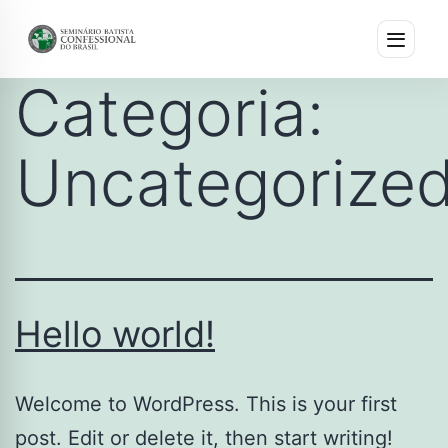
Categoria:
Uncategorize
Hello world!
Welcome to WordPress. This is your first
post. Edit or delete it, then start writing!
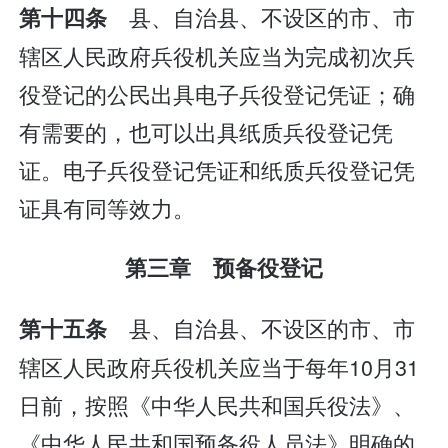
县、自治县、不设区的市、市
第十四条
辖区人民政府兵役机关应当为完成初次兵
役登记的公民出具电子兵役登记凭证；确
有需要的，也可以出具纸质兵役登记凭
证。电子兵役登记凭证和纸质兵役登记凭
证具有同等效力。
第三章 预备役登记
县、自治县、不设区的市、市
第十五条
辖区人民政府兵役机关应当于每年10月31
日前，按照《中华人民共和国兵役法》、
《中华人民共和国预备役人员法》明确的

### What this task involves
Set down the records precisely as they appear. Any picture stays out.

### Answer to this task
Categoria:
Uncategorize
Hello world!
Welcome to WordPress. This is your first
post. Edit or delete it, then start writing!
县、自治县、不设区的市、市
第十四条
辖区人民政府兵役机关应当为完成初次兵
役登记的公民出具电子兵役登记凭证；确
有需要的，也可以出具纸质兵役登记凭
证。电子兵役登记凭证和纸质兵役登记凭
证具有同等效力。
第三章 预备役登记
县、自治县、不设区的市、市
第十五条
辖区人民政府兵役机关应当于每年10月31
日前，按照《中华人民共和国兵役法》、
《中华人民共和国预备役人员法》明确的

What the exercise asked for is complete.